### Work to complete
In the data below, count every line that holds the string "keine" and reply with the number alone.

### Information given
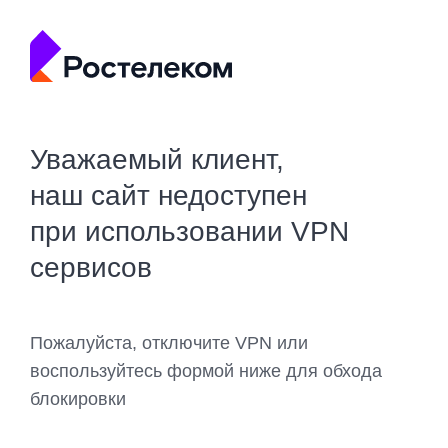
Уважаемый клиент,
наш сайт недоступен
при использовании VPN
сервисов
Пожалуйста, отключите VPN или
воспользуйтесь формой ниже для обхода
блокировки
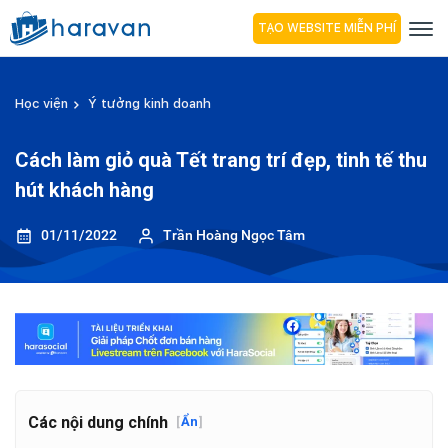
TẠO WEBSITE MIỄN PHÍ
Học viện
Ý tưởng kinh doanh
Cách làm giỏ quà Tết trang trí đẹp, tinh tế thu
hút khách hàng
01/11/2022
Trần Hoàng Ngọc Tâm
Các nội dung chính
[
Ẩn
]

==

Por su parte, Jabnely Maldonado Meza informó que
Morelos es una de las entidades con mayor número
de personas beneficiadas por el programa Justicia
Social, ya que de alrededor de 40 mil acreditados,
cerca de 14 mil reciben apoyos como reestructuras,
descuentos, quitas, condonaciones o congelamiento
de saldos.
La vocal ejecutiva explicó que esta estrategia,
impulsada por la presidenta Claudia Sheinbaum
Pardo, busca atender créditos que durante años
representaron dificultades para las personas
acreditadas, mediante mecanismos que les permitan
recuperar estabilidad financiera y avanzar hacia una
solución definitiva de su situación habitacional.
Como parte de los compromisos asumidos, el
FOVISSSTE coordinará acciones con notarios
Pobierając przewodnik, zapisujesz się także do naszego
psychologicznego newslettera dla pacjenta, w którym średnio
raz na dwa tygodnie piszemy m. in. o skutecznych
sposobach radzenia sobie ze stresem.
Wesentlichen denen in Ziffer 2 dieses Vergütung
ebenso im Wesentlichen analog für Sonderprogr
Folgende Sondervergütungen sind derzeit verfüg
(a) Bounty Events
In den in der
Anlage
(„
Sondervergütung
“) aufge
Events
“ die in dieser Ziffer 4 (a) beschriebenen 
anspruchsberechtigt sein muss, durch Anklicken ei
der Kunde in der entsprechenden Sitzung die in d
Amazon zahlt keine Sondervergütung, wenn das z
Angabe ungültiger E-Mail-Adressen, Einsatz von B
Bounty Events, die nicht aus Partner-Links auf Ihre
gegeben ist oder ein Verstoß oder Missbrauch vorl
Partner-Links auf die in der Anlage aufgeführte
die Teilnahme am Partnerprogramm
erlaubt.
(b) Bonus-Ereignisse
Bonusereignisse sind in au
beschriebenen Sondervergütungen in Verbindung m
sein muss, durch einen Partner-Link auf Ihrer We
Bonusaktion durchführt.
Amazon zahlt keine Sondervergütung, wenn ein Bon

### Task response
2